Much has been written about how the Daily Show with Jon Stewart can often be the hardest hitting political show on the American networks despite being produced by and aired on a cable comedy channel. In terms of television output luminaries such as Marcus Brigstocke and Iain Lee & Daisy Donovan have tried to mine the vein of satirical current affairs but none of them have worried Jeremy Paxman and television satire in this country remains mostly the preserve of impressionists and panel games.
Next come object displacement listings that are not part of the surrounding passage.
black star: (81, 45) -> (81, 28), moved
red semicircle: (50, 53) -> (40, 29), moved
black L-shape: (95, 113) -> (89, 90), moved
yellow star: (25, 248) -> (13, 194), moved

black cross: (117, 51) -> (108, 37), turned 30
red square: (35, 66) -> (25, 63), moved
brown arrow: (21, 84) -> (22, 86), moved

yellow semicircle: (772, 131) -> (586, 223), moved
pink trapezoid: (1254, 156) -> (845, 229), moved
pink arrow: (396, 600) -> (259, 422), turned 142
There is one area in this country in which a programme you might not expect is doing a fine job at holding people to account. More or Less goes out on Radio 4 after the World at One on a Friday lunchtime and is a co-production with the Open University. This seemingly unassuming half hour of statistics can be (glibly) described as doing for numbers what Ben Goldacre does for medicine. While not the first important figure they have picked apart (there is a very good piece about how many CCTV cameras there are in the UK for example) they hit the geek headlines over the weekend over "7m illegal file sharers". After first finding out that the Strategic Advisory Board for Intellectual Property was quoting a figure that came out of unpublished research commissioned for the BPI which had been laundered through another report from the same research outfit via UCL they then examined the methodology and numbers from which it was derived which brought both the small sample size and seemingly overstated overall population figure under scrutiny.
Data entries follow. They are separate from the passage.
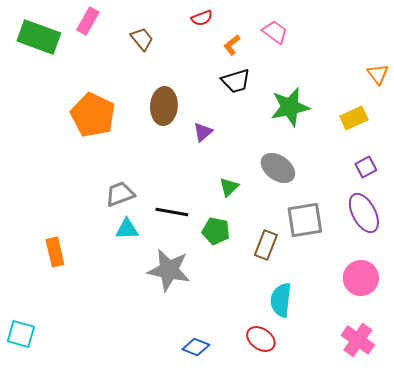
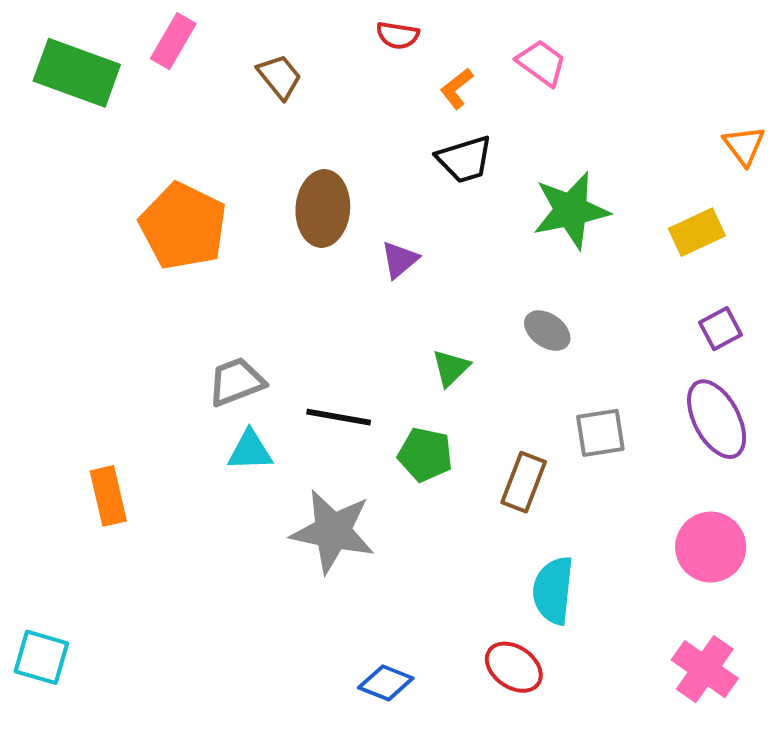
red semicircle: (202, 18) -> (398, 35), turned 30
gray ellipse: (278, 168) -> (547, 331), size x0.7
gray square: (305, 220) -> (600, 433), size x0.7

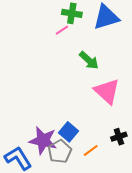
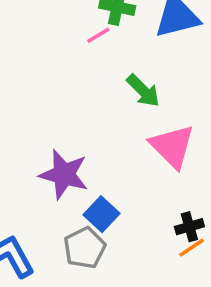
purple star: (43, 141) -> (64, 174), moved
orange line: (91, 150) -> (192, 248), moved

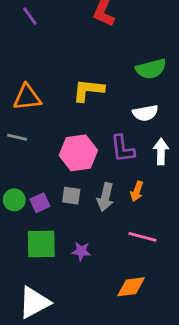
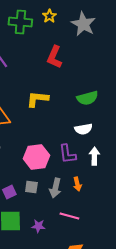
yellow L-shape: (88, 90) -> (37, 99), moved
orange arrow: (137, 191) -> (77, 184), turned -32
pink line: (142, 237) -> (69, 216), moved

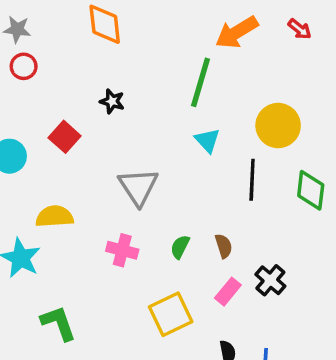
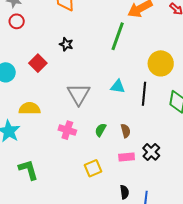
cyan triangle: (207, 140) -> (118, 87), moved, turned -42
pink rectangle: (228, 292) -> (127, 157), turned 42
yellow square: (171, 314) -> (93, 168), size x0.7

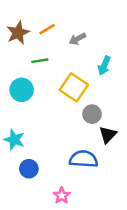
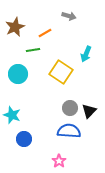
orange line: (47, 29) -> (45, 33), moved
gray arrow: (77, 39) -> (69, 16), moved, turned -136
gray circle: (92, 114) -> (70, 108), moved
pink star: (62, 195) -> (59, 161), moved

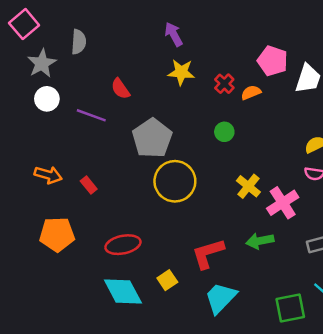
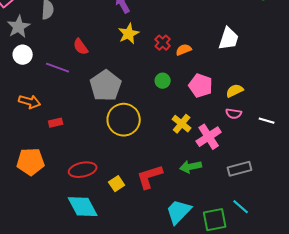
pink pentagon: (273, 61) -> (201, 86), moved
yellow star: (181, 72) -> (129, 34), turned -30
orange arrow: (48, 175) -> (30, 102), moved
red rectangle: (89, 185) -> (56, 123), turned -64
yellow square: (167, 280) -> (117, 184), moved
cyan trapezoid: (221, 298) -> (179, 212), moved

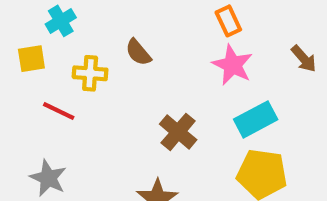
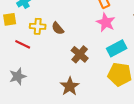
brown semicircle: (138, 52) -> (58, 28), moved
gray star: (48, 178) -> (18, 76), turned 30

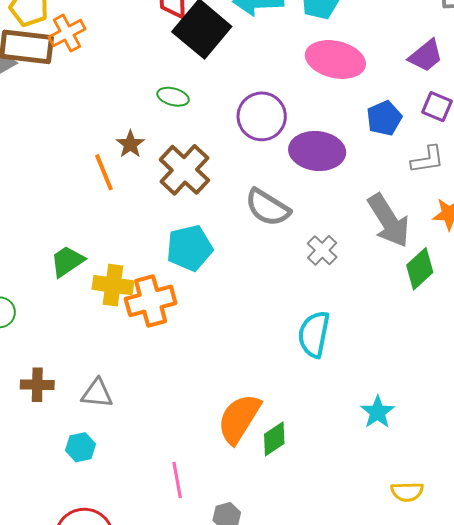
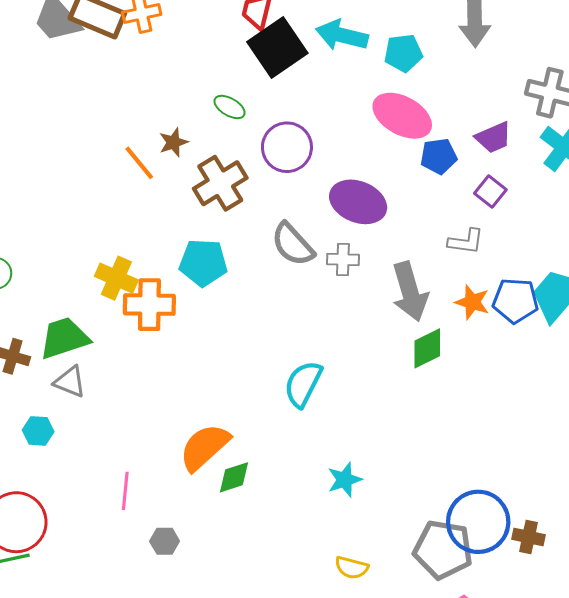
purple circle: (262, 116) -> (287, 147), moved
blue pentagon: (384, 118) -> (439, 156), moved
orange line: (104, 172) -> (139, 163), turned -33
gray cross: (322, 250) -> (343, 260), moved, turned 32
green trapezoid: (67, 261) -> (64, 338), moved, size x1.4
The programme is also blessed in that it has its archive online going back to 2003 so the good work can be cited.
4 comments:
The sample size (about 1000) is not an issue - remember that the quality of the result (the resolution) depends *entirely* on the sample size, *not* on the size of the population. Doesn't matter if the population is ten thousand, 100,000, a million or fifty million - if the sample size is 1000, you'll get a +/- 10% figure, which is plenty good enough to go on with.
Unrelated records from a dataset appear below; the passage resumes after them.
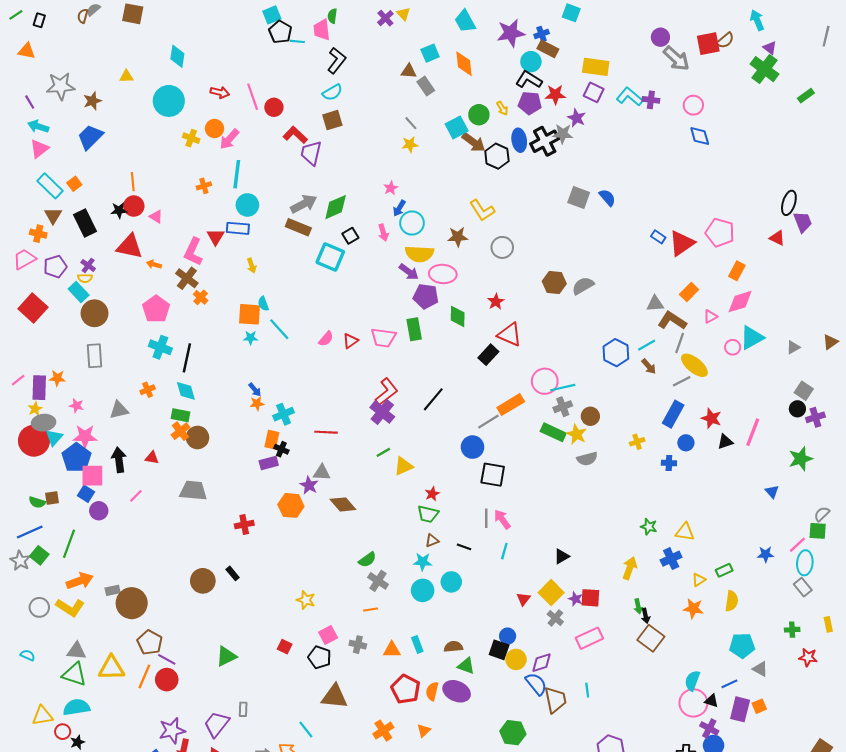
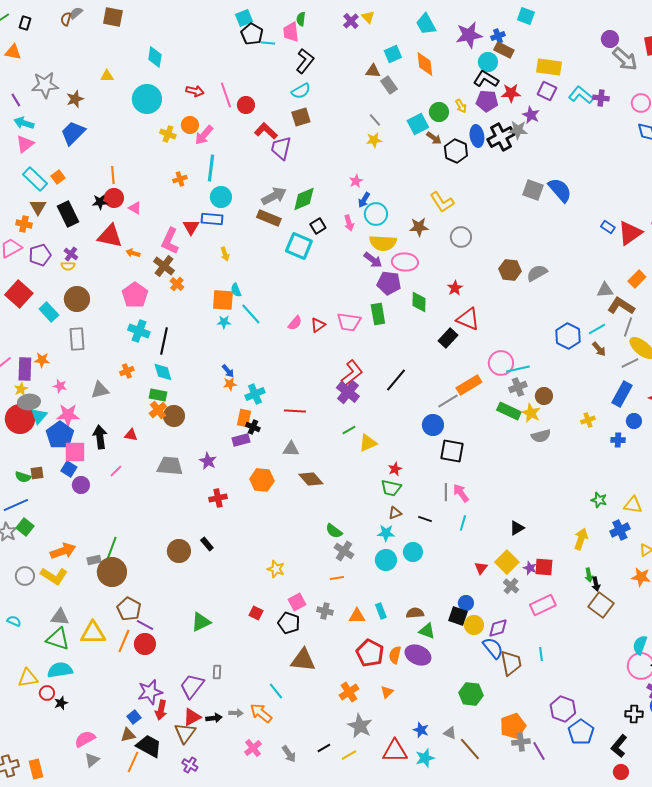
brown arrow: (474, 142) -> (434, 138), size x0.7
blue semicircle: (607, 198) -> (560, 190), size x1.5
cyan rectangle: (79, 292) -> (49, 312), moved
purple star: (309, 485) -> (208, 461), moved
green line: (69, 544) -> (111, 550), moved
green semicircle: (367, 560) -> (334, 531), turned 72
(This is a surprising mathematical result, which is why first-year statistics students get it beaten into their heads: RESOLUTION relates only to SAMPLE SIZE, it does NOT relate to POPULATION SIZE.)
The problematic aspect is the massaging they then did to the figure.
David, isn't the number they used for the online population here being larger than other reported figures important because they are reporting a number not a percentage?
Yes, that's part of the highly questionable fudging. I'm just addressing the bit about "small sample size."